我想将下面的data.frame转换为矩阵，其中每小时发生的每个自行车站ID的数量都被计算在内。

 
 
> dim（test）
 [1] 80623 5 
 
 head测试，n = 10）
 bikeid end.station.id start.station.id diff.time小时
 1 16052 244 322 6544 14 
 2 16052 284 432 3406 21 
 3 16052 461 519 33416 3 
 4 16052 228 519 26876 13 
 5 16052 72 435 388 17 
 6 16052 319 127 27702 11 
 7 16052 282 2002 33882 4 
 8 16052 524 2021 2525 10 
 9 16052 387 351 2397 12 
 10 16052 388 526 32507 13

输出应该如下所示。

 
> sample2 
 start.station.id 1 2 3 4 5 6 7 8 9 10 11 12 13 14 15 16 17 18 19 20 21 22 23 24 
 1 72 44 1 42 22 9 33 39 47 12 30 39 52 43 45 40 62 9 35 24 43 65 59 58 34 
 2 79 21 11 2 42 5 18 57 64 32 47 61 43 65 38 46 61 48 29 58 22 35 4 50 31 
 3 82 19 44 7 52 14 19 3 30 25 60 33 60 48 54 25 24 42 62 13 51 23 43 54 7 
 4 83 45 60 64 5 0 3 54 16 48 67 49 20 59 21 24 38 42 62 38 24 1 35 16 4 
 5 116 27 62 64 44 55 65 23 13 36 0 62 54 61 6 16 7 58 41 29 1 34 58 35 67 
 6 119 45 30 41 26 7 39 16 55 28 53 42 9 5 31 18 16 14 37 17 14 16 17 23 50 
 7 120 3 2 7 53 21 33 31 48 19 50 35 47 8 17 30 9 49 4 48 28 52 9 57 55 
 8 127 33 44 47 42 6 46 39 30 39 28 19 57 53 41 45 55 9 27 42 19 43 24 37 55 
 9 137 53 11 60 1 66 37 16 5 2 58 0 46 33 0 60 54 25 66 65 40 36 47 58 40 
 10 143 61 1 50 62 57 33 12 15 27 19 65 48 12 55 64 14 22 13 12 57 45 13 66 56 66 56

我是忠告ed使用类似于以下公式的公式：

 矩阵<  -  test％>％
 group_by（start.station .id，小时）％>％
汇总（sum = nrow）％>％
差价（小时，美元）

但不知道如何正确编写代码使用 data.table ：

  library（data.table）＃1.9.6 + 
 setDT（test）
 dcast（test [，.N，by =。
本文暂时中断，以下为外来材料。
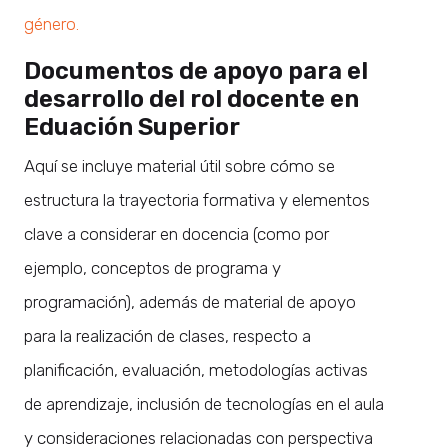
género.
Documentos de apoyo para el
desarrollo del rol docente en
Eduación Superior
Aquí se incluye material útil sobre cómo se
estructura la trayectoria formativa y elementos
clave a considerar en docencia (como por
ejemplo, conceptos de programa y
programación), además de material de apoyo
para la realización de clases, respecto a
planificación, evaluación, metodologías activas
de aprendizaje, inclusión de tecnologías en el aula
y consideraciones relacionadas con perspectiva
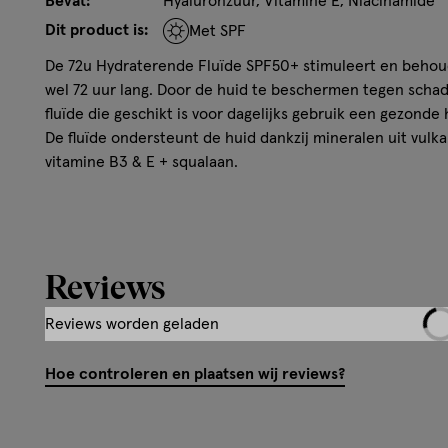
Bevat:
Hyaluronzuur, Vitamine E, Niacinamide
Dit product is:
Met SPF
De 72u Hydraterende Fluïde SPF50+ stimuleert en behoud
wel 72 uur lang. Door de huid te beschermen tegen schad
fluïde die geschikt is voor dagelijks gebruik een gezonde
De fluïde ondersteunt de huid dankzij mineralen uit vulk
vitamine B3 & E + squalaan.
De 72u Hydraterende Fluïde SPF50+ biedt een dubbe
beschermende werking
De huid blijft gehydrateerd tot wel 72 uur lang
Reviews
Hoge bescherming tegen UV-straling
Versterkt de huidbarrière en beschermt tegen celoxi
Reviews worden geladen
De huid is gevoed en voller, met een egale, stralende
Hoe controleren en plaatsen wij reviews?
Resultaat
Beschermt de huidbarrière.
（start.station.id，hour）]，
 start.station.id〜hour，value.var = N）

或者（更慢，但更干净）：

  dcast（test，start.station.id〜hour，fun.aggregate = length，value.var =hour）
  
  
 
 
 $ p $  .seed（10932）
 NN < -  1e6 
 test<  -  data.table（start.station.id = sample（1000，NN，T），
 hour = sample（24 ，NN，T））
 
 library（microbenchmark）
 
 microbenchmark（times = 100L，
 preagg = dcast（test [，.N，by =。（start.station.id，hour）]，
 start.station.id〜hour，value。 var $），
 postagg = dcast（test，start.station.id〜hour，
 fun.aggregate = length，value.var =hour））
 
单位：毫秒
 expr分钟lq平均值中位数uq max neval 
 preagg 55.83240 59.88939 66.56289 61.37408 64.37049 166.8902 100 
 postagg 91.16012 93.68588 101.17297 96.04823 101.20717 203.4270 100

第一个更快的原因是操作 test [，.N，by = vars] 已经在 data.table 中进行了优化。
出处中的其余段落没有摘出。